Mrs. Miniver (1942)

Mrs. Miniver (1942), directed by William Wyler.

The middle class family looks very comfortable to our eyes and we have a half hour filled with the pleasant, trivial decencies of peacetime. These actually continue during the war with dances and courtship and a fiercely contested flower show. We don't see much in the way of rationing or domestic hardship for a while.

The war must intrude. The husband takes his boat to Dunkirk as part of the rescue flotilla, the same day the wife must contend with a desperate downed German flier. They suffer through intense air raids, damage to the house and death of a family member.

It ends with a church service, a rousing call to Christian patriotism, to join in the "people's war". They sing "Onward Christian Soldiers" and we go out on Elgar's "Land of Hope and Glory" (use of which he hated in WW1).

A British home-front story made in America when the US was just getting into the war. It is instructive to compare this with Wyler's own The Best Years of Our Lives (1946) made just four years later. It was a long war, wearing down the cheerful carry-on optimism of the beginning.

Teresa Wright is in both! This was her second film.

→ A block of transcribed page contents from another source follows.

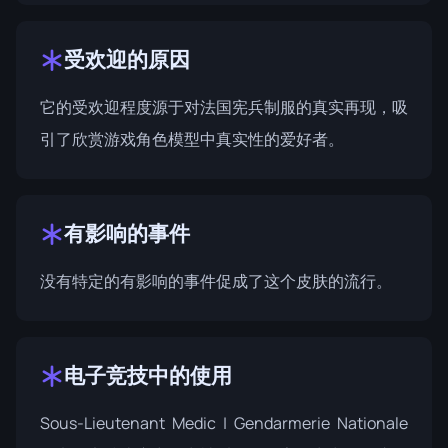
受欢迎的原因
它的受欢迎程度源于对法国宪兵制服的真实再现，吸
引了欣赏游戏角色模型中真实性的爱好者。
有影响的事件
没有特定的有影响的事件促成了这个皮肤的流行。
电子竞技中的使用
Sous-Lieutenant Medic | Gendarmerie Nationale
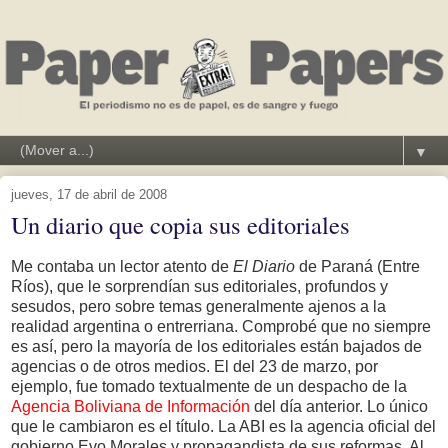
▼
jueves, 17 de abril de 2008
Un diario que copia sus editoriales
Me contaba un lector atento de
El Diario
de Paraná (Entre
Ríos), que le sorprendían sus editoriales, profundos y
sesudos, pero sobre temas generalmente ajenos a la
realidad argentina o entrerriana. Comprobé que no siempre
es así, pero la mayoría de los editoriales están bajados de
agencias o de otros medios. El del 23 de marzo, por
ejemplo, fue tomado textualmente de un despacho de la
Agencia Boliviana de Información
del día anterior. Lo único
que le cambiaron es el título. La ABI es la agencia oficial del
gobierno Evo Morales y propagandista de sus reformas. Al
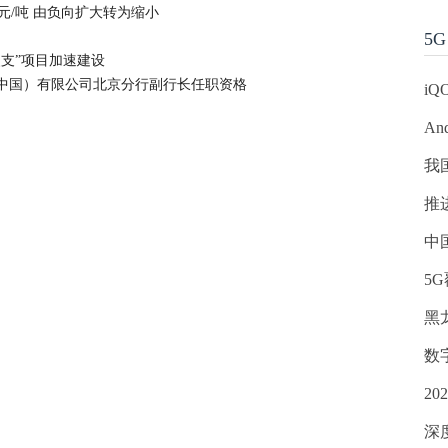
42元/吨 由负向扩大转为缩小
5G
支”项目加速建设
中国）有限公司北京分行副行长任职资格
iQ
An
我
推
中
5
黑
数
2
深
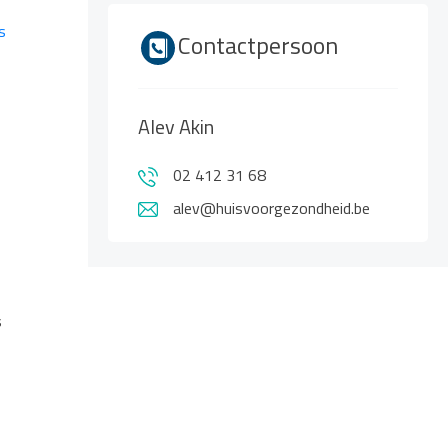
s
Contactpersoon
Alev Akin
02 412 31 68
alev@huisvoorgezondheid.be
s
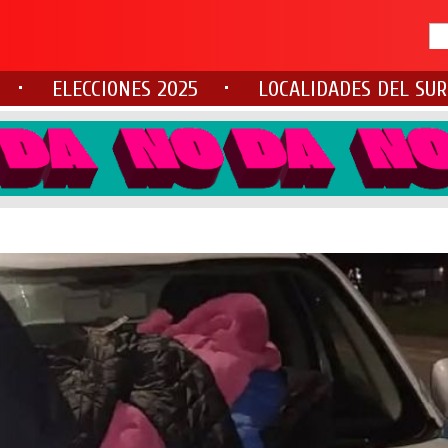
ELECCIONES 2025
LOCALIDADES DEL SUR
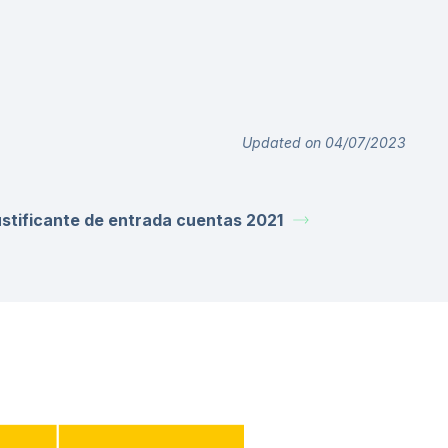
Updated on 04/07/2023
stificante de entrada cuentas 2021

The movie won a boat-load of Oscars. Greer Garson received best actress, which she would have won for Random Harvest (1942) had she been nominated which she wasn't because you can't be nominated for the same award twice in the same year.

I admire Wyler but I think Hawks or Capra could have done a livelier treatment of the same material, just as patriotic.

Helmut Dantine (Casablanca (1942), Edge of Darkness (1943), Bring Me the Head of Alfredo Garcia (1974)) plays the German flier, a villain who is also wounded and starving, his first credited role. Note the tiny bit of business: Mrs Miniver has his Luger and moves it behind her out of sight and reach as the police take him out, giving it to the last officer. Dantine was an anti-nazi activist and spent time in a concentration camp, so of course he got to play German baddies in the 1940s.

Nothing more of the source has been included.